What the exercise asks: The required lines are those that contain "Evernote"; pull them out of the data and copy them.

Records drawn from a dataset:
#####

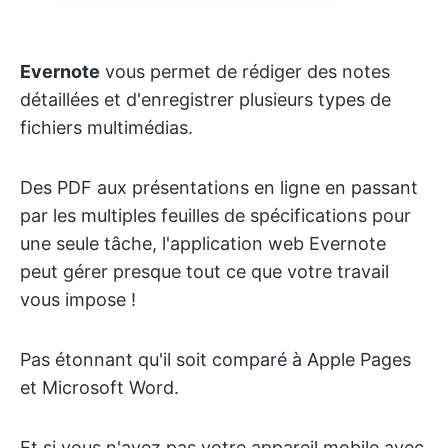
Evernote
vous permet de rédiger des notes
détaillées et d'enregistrer plusieurs types de
fichiers multimédias.
Des PDF aux présentations en ligne en passant
par les multiples feuilles de spécifications pour
une seule tâche, l'application web Evernote
peut gérer presque tout ce que votre travail
vous impose !
Pas étonnant qu'il soit comparé à Apple Pages
et Microsoft Word.
Et si vous n'avez pas votre appareil mobile avec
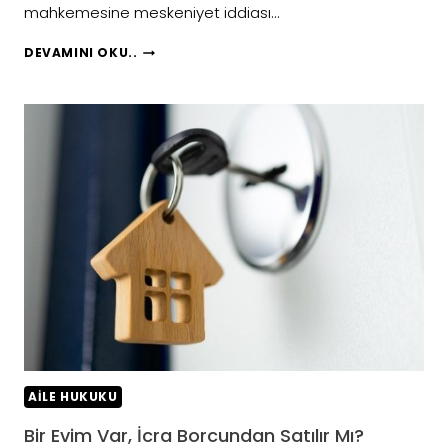
mahkemesine meskeniyet iddiası…
İCRA
DEVAMINI OKU..
BORCU
NEDENIYLE
EVIM
SATILIR
MI?
AILE HUKUKU
Bir Evim Var, İcra Borcundan Satılır Mı?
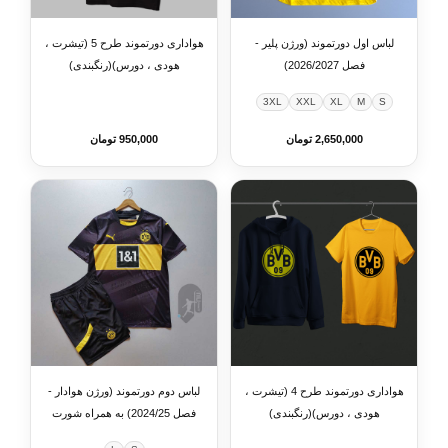
لباس اول دورتموند (ورژن پلیر -
هواداری دورتموند طرح 5 (تیشرت ،
فصل 2026/2027)
هودی ، دورس)(رنگبندی)
3XL
XXL
XL
M
S
2,650,000 تومان
950,000 تومان
هواداری دورتموند طرح 4 (تیشرت ،
لباس دوم دورتموند (ورژن هوادار -
هودی ، دورس)(رنگبندی)
فصل 2024/25) به همراه شورت
ورزشی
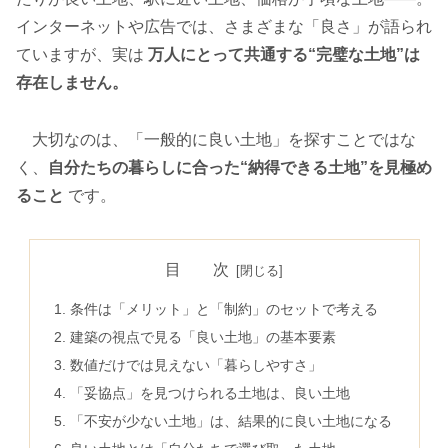
インターネットや広告では、さまざまな「良さ」が語られ
ていますが、実は
万人にとって共通する“完璧な土地”は
存在しません。
大切なのは、「一般的に良い土地」を探すことではな
く、
自分たちの暮らしに合った“納得できる土地”を見極め
ること
です。
目 次
条件は「メリット」と「制約」のセットで考える
建築の視点で見る「良い土地」の基本要素
数値だけでは見えない「暮らしやすさ」
「妥協点」を見つけられる土地は、良い土地
「不安が少ない土地」は、結果的に良い土地になる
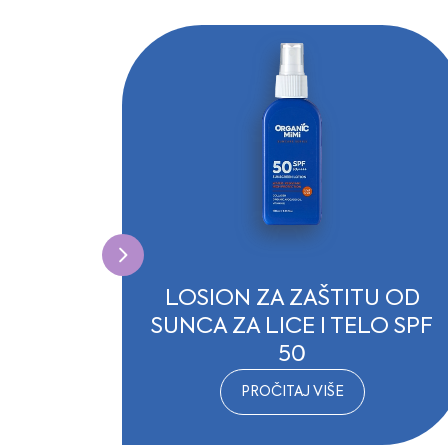
LOSION ZA ZAŠTITU OD
NING
SUNCA ZA LICE I TELO SPF
50
PROČITAJ VIŠE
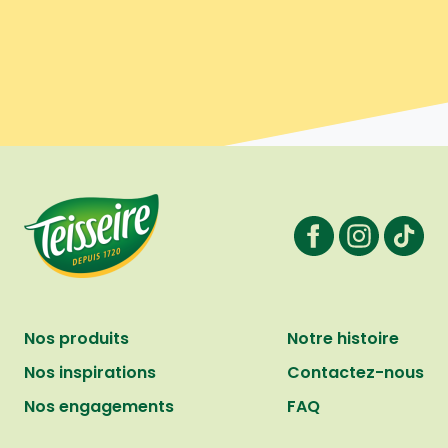
Nos produits
Notre histoire
Nos inspirations
Contactez-nous
Nos engagements
FAQ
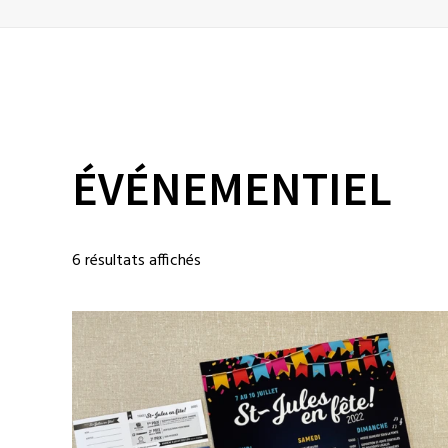
ÉVÉNEMENTIEL
6 résultats affichés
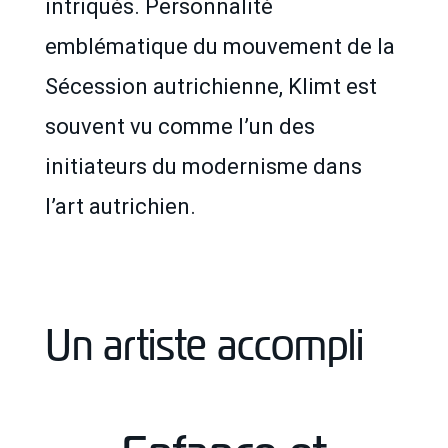
intriqués. Personnalité
emblématique du mouvement de la
Sécession autrichienne, Klimt est
souvent vu comme l’un des
initiateurs du modernisme dans
l’art autrichien.
Un artiste accompli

#####

Task response:
Evernote
une seule tâche, l'application web Evernote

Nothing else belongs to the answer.